The fact that there were only two tumors that were p16 positive and HPV RNA negative means that a definitive conclusion on the lack of correlation between p16 and HPV RNA cannot be made from our study. Similarly, there were two tumors that were positive for HPV RNA and negative for p16. In HNSCC, p16 is often mutated or silenced, which results in its loss of expression. This could have led to the lack of p16 expression in those two tumors. We did not find any significant correlation between p16, HPV-DNA, and/or HPV RNA and disease outcome (Fig 4A; Appendix Fig A8). Even the tumors with relatively high copy number of HPV genomes and/or E6 or E7 RNA did not support the role of HPV in patient survival (Appendix Fig A9A-B). Our study has highlighted that understanding HPV prevalence in OSCC is complicated. In fact, in oropharyngeal tumors in which p16 has been a definite prognostic marker, a recent study[54] recommended additional HPV DNA testing to accurately predict prognosis.[55] These aspects need further study and analysis.
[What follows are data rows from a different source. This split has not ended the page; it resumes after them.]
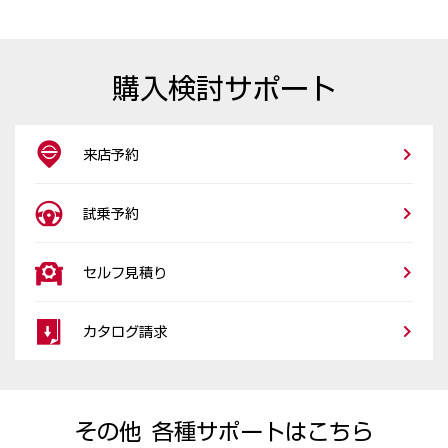
購入検討サポート
来店予約
試乗予約
セルフ見積り
カタログ請求
その他 各種サポートはこちら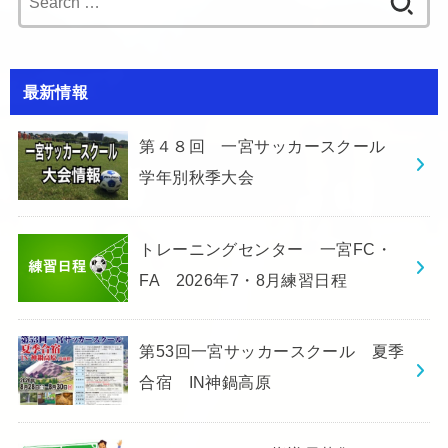
for:
最新情報
第４８回 一宮サッカースクール
学年別秋季大会
トレーニングセンター 一宮FC・
FA 2026年7・8月練習日程
第53回一宮サッカースクール 夏季
合宿 IN神鍋高原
Although more research is needed to determine how HPV gets to the mouth cavity, it is believed that oral sex and/or bad oral hygiene are two responsible factors. However, a causal role between bad oral hygiene and HPV infection is unclear.[56] In addition, recent data show the role of the oral microbiome in HPV-positive and HPV-negative oral tumors.[57] Future studies linking oral sex and bad oral hygiene with HPV in the mouth cavity among patients belonging to different sociogeographic strata might shed additional light on this problem. Although our study is comprehensive, it has several limitations. Not all the tumors were assayed with all of the analytes, which makes the sample number different for different methods. We could not perform additional survival analyses for the tumors that were HPV RNA positive, given the small sample size. In our study, we did not perform in situ hybridization, which could have provided additional information on p16 positivity and HPV prevalence. It is possible that the presence of high copy numbers of the HPV genome in the tumors studied does not correlate with the presence of the biologically active virus. Further studies may help answer this question.